Similarly, our analysis on the different measures of stability also shows that the countries with the lowest deviation in Polity Score and lowest frequency in Instability Events have the highest average HDI. However, there are some notable exceptions to the first case and there are more countries in the high polity score deviation and high average HDI area than expected.
This is consistent with our observation that there are examples such as Pakistan, Bangladesh and Thailand which have shown a significant fluctuation in their Polity Score yet they have continued to shown a steady increase in the HDI. This points to more factors in the variance in HDI that have not been captured by this study.
Future Direction
There are two key areas for possible future work in this study. The first focuses on building on this analysis and adding more complexity. One particular approach could be to look for and incorporate other indicators of standard of living which can be used in comparison with the HDI. Similarly, the complexity of the analysis could be increased by incorporating other measures of democracy such as voter turnout, public sentiment, fairness of elections etc. Another way to isolate the concerned effects would be to incorporate other factors such the Gross Domestic Product, population, trade, natural resources etc.; normalizing on such factors could prove helpful in determining the sole impact the state of the government has had on the country.

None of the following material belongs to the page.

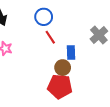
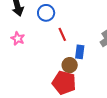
blue circle: (44, 17) -> (46, 13), moved

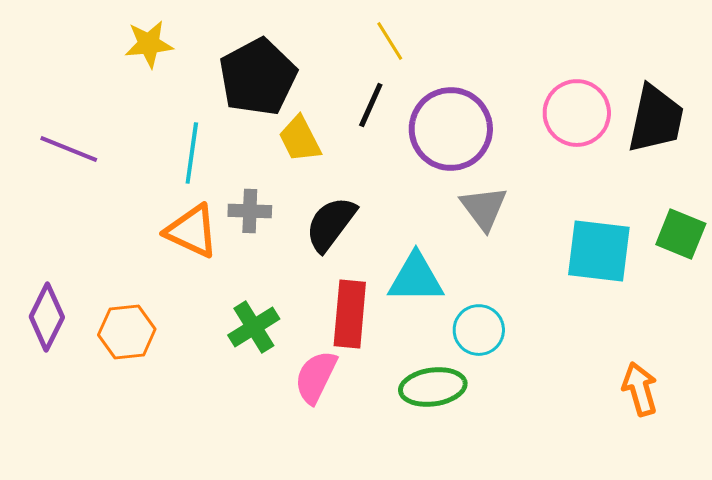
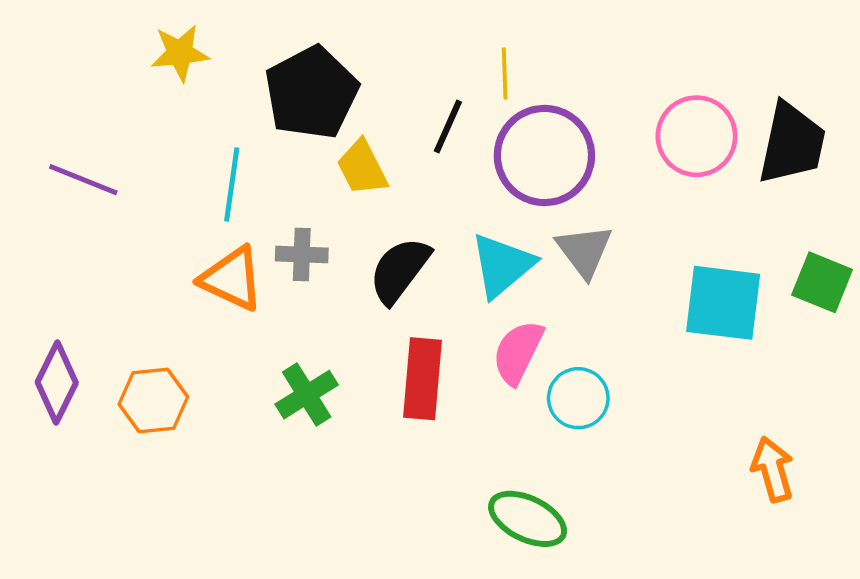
yellow line: (390, 41) -> (505, 73), moved, turned 30
cyan triangle: (416, 278) -> (502, 265), moved, turned -40
pink semicircle: (316, 377) -> (518, 352), moved
green ellipse: (433, 387) -> (528, 519), moved, turned 34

The second area of improvement is incorporating the feedback received from the users during the research and presentations and improving the visualizations. The complexity of the markers and filters used on the maps can be reduced to make it possible to build animations on Tableau. This would make it easier for users to see the sequence of instability events and their corresponding aftereffects. Moreover, other measures such as ‘time since last instability event’ and ‘change in HDI’ can also be incorporated to further the analysis.